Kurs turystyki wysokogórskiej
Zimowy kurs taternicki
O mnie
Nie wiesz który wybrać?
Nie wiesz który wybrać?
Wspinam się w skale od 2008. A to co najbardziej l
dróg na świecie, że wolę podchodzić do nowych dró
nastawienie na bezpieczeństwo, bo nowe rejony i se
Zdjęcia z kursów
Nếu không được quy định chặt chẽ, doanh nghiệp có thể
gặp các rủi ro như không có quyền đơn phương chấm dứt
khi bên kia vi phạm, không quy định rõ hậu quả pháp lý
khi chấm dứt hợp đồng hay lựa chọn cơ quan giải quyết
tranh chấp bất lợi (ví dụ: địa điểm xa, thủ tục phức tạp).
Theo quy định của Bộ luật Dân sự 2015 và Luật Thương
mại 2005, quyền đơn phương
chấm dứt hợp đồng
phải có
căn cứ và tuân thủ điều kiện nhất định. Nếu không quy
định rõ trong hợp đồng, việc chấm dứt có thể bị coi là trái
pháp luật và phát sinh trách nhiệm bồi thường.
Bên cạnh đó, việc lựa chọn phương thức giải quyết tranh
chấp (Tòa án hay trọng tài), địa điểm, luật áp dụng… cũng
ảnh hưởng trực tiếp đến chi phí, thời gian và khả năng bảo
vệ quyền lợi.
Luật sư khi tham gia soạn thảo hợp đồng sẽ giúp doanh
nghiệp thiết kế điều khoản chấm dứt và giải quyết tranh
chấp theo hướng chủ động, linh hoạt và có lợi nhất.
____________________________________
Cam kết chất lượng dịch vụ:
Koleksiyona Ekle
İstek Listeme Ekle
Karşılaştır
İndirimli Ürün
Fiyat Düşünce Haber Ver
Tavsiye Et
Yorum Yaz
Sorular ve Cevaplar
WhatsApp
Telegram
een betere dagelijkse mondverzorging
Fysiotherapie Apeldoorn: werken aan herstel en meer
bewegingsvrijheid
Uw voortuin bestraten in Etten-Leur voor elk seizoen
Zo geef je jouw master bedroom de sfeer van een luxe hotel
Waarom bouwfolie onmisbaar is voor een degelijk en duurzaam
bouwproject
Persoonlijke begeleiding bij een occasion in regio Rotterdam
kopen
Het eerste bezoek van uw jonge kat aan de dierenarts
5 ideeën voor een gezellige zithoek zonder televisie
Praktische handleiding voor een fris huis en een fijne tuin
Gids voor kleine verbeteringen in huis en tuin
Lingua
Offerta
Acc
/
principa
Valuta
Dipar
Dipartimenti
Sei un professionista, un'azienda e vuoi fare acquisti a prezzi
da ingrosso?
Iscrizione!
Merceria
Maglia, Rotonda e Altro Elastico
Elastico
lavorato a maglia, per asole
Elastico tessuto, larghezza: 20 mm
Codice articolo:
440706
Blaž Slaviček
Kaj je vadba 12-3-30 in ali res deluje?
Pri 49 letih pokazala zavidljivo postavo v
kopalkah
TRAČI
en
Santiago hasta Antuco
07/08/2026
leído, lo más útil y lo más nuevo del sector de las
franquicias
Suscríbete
···
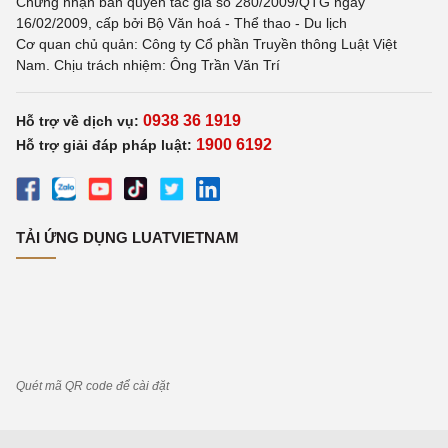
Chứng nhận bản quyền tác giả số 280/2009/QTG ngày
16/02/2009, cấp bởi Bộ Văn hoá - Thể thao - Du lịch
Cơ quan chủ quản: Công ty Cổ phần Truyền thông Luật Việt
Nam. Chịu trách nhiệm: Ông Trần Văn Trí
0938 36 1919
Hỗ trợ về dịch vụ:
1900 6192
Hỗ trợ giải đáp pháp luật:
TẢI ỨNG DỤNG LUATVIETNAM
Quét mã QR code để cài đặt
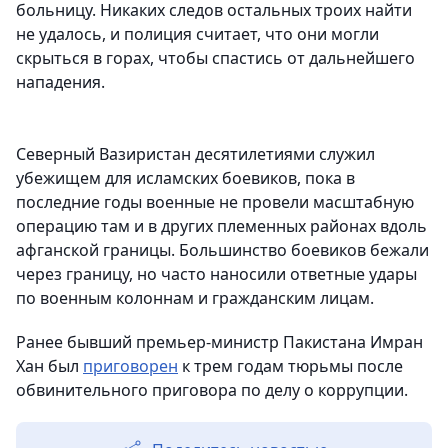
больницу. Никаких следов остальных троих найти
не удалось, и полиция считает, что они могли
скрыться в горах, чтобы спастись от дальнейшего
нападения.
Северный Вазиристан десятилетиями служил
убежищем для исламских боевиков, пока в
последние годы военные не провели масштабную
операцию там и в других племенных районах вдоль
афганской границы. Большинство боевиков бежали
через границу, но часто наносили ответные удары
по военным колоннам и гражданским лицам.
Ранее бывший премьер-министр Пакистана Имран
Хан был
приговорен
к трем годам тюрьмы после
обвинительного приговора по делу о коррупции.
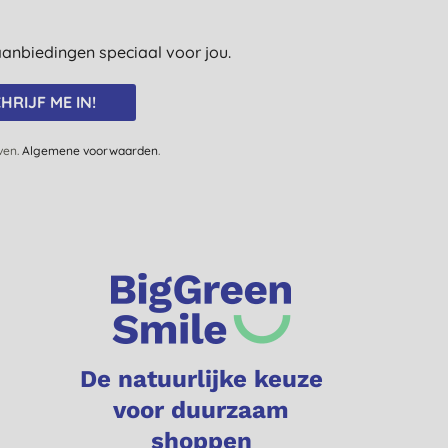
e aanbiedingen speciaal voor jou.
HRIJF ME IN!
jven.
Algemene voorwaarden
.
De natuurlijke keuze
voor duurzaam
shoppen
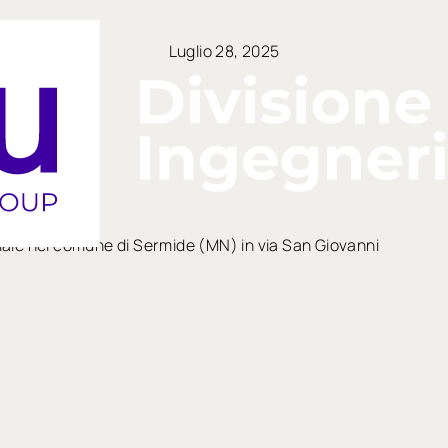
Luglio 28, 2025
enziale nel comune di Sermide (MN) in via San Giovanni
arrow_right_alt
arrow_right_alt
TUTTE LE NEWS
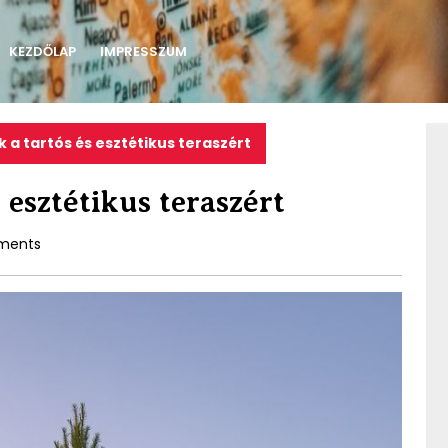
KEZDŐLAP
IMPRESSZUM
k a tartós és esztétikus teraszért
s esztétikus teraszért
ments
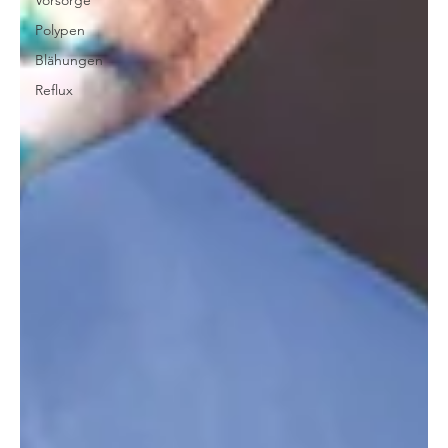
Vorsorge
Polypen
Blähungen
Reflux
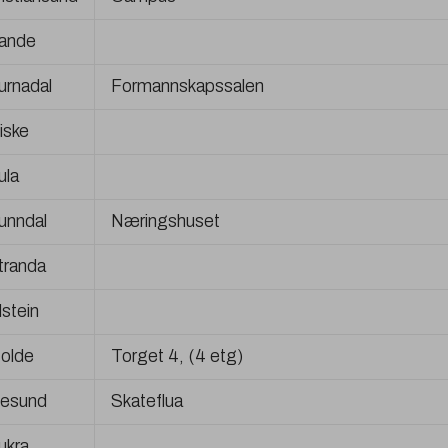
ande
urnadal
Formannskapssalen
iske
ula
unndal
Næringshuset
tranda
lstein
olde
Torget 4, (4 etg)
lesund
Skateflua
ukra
···
▶ [What the exercise asks]
Every line above with the word "trách" belongs in the answer, copied as written.

▶ [Exercise output]
pháp luật và phát sinh trách nhiệm bồi thường.
Nam. Chịu trách nhiệm: Ông Trần Văn Trí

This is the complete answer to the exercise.